=== Section Start ===
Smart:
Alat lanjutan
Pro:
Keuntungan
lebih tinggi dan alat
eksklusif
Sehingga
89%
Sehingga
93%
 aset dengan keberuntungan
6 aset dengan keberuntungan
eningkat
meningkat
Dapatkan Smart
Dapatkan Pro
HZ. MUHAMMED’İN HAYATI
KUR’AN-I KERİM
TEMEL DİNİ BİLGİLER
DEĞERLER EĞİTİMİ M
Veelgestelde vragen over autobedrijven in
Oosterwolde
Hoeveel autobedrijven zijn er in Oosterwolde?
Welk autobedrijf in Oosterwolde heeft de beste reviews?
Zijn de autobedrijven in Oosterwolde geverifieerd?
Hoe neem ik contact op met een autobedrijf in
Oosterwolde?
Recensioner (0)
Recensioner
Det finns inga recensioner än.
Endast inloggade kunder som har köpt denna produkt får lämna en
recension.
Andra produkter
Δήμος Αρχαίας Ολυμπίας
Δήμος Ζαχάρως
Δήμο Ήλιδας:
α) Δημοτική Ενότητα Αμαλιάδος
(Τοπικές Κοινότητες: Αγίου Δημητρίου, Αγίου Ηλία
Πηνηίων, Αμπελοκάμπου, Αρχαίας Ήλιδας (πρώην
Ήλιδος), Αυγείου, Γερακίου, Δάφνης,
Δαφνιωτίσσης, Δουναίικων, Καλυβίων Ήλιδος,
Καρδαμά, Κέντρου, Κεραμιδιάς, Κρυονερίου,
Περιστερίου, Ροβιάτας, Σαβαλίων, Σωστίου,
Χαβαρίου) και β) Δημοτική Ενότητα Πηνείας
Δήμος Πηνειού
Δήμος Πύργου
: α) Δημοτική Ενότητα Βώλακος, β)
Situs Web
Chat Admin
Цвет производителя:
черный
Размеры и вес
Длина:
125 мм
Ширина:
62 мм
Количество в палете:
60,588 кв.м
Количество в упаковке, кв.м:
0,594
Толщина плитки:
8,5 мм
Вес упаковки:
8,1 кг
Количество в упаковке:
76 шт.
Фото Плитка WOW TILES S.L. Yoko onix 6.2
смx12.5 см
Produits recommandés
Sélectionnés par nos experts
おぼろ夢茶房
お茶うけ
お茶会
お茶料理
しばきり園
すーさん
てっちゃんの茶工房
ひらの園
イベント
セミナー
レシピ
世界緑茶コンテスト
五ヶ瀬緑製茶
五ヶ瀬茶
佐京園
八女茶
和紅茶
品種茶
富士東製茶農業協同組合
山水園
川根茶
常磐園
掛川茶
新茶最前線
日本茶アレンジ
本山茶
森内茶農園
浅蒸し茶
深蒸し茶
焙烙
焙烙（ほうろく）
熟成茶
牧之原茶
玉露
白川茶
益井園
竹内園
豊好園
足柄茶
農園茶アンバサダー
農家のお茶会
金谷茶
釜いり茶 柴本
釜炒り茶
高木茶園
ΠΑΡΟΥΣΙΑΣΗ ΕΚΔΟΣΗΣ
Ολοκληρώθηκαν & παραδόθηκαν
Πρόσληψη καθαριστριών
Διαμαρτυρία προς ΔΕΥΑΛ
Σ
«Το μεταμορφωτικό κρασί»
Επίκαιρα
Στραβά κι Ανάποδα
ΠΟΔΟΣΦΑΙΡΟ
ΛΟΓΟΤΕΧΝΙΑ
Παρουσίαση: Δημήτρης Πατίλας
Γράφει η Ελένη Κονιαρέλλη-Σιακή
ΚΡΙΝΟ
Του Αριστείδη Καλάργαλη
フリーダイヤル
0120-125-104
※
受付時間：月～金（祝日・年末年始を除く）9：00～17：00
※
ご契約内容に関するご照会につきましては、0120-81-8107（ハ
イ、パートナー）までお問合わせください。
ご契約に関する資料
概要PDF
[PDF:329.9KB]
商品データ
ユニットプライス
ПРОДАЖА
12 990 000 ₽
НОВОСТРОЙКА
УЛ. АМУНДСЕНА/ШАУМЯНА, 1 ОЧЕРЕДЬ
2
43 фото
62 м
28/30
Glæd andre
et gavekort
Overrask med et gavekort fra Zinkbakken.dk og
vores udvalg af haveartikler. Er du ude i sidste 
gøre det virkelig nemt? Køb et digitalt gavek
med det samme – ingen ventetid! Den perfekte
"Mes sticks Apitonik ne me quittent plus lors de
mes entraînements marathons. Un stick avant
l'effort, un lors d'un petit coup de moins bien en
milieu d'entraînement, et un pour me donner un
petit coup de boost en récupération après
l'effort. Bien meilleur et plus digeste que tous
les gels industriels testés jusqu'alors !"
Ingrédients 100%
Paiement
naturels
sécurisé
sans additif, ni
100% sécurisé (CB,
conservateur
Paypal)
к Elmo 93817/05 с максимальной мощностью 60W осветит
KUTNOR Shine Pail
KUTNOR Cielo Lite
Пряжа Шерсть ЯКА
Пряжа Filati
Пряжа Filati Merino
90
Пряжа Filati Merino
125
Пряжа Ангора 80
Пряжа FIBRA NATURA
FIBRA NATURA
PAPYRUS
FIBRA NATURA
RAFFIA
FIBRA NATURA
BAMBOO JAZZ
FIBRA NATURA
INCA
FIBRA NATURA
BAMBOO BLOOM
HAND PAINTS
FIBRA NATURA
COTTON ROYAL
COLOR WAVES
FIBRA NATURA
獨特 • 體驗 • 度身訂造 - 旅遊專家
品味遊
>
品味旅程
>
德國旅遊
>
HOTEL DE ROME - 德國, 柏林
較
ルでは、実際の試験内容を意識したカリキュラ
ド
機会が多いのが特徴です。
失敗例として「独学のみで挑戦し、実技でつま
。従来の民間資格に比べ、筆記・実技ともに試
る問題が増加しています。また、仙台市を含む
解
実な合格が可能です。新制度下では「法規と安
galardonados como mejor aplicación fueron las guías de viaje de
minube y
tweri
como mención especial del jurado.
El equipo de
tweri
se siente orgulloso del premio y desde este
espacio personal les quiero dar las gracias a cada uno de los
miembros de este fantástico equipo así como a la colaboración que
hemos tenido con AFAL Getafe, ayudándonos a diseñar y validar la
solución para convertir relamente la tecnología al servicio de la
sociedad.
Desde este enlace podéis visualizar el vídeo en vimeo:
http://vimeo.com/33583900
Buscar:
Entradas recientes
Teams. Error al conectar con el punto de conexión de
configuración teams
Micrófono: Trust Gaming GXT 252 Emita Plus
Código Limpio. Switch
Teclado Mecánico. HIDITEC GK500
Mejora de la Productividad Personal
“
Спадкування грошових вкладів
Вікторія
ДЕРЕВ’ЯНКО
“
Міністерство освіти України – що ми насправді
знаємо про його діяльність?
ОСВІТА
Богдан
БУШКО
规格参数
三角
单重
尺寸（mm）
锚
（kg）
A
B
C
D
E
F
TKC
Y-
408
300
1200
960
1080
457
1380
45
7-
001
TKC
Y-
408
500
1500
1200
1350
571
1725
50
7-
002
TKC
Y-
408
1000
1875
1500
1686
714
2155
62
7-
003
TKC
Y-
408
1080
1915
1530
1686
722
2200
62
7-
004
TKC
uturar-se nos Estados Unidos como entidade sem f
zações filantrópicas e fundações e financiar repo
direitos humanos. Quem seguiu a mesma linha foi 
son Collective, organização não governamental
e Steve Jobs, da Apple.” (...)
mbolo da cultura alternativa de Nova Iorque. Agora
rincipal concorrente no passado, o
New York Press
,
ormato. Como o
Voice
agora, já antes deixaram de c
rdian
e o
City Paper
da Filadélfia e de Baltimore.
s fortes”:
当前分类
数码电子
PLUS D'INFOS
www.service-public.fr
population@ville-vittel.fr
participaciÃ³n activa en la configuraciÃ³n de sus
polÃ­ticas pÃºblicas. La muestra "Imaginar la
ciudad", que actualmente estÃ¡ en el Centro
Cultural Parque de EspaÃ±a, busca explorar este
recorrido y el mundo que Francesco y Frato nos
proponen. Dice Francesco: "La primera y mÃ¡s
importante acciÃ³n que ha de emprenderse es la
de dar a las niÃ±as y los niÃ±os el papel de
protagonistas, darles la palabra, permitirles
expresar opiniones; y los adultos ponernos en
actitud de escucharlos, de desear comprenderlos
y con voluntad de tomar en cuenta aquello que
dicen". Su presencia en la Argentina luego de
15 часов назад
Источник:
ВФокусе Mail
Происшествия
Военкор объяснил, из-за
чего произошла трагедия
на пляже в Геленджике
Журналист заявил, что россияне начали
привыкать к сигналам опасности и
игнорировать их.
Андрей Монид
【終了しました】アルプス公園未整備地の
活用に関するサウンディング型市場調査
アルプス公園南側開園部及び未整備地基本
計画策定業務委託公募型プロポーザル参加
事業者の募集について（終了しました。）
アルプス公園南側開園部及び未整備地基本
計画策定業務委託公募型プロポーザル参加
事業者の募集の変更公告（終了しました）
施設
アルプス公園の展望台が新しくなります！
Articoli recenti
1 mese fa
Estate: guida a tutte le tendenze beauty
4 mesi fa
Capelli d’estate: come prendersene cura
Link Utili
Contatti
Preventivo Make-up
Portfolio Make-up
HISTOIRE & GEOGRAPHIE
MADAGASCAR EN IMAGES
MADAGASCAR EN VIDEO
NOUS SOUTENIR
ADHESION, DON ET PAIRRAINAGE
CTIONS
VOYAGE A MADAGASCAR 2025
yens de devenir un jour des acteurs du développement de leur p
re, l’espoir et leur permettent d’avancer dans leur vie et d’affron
=== Section End ===
Required action |
Could you return, word for word, only the lines running from the first line of the material above to the line that contains "Det finns inga recensioner än.", inclusive?

Response below |
Smart:
Alat lanjutan
Pro:
Keuntungan
lebih tinggi dan alat
eksklusif
Sehingga
89%
Sehingga
93%
 aset dengan keberuntungan
6 aset dengan keberuntungan
eningkat
meningkat
Dapatkan Smart
Dapatkan Pro
HZ. MUHAMMED’İN HAYATI
KUR’AN-I KERİM
TEMEL DİNİ BİLGİLER
DEĞERLER EĞİTİMİ M
Veelgestelde vragen over autobedrijven in
Oosterwolde
Hoeveel autobedrijven zijn er in Oosterwolde?
Welk autobedrijf in Oosterwolde heeft de beste reviews?
Zijn de autobedrijven in Oosterwolde geverifieerd?
Hoe neem ik contact op met een autobedrijf in
Oosterwolde?
Recensioner (0)
Recensioner
Det finns inga recensioner än.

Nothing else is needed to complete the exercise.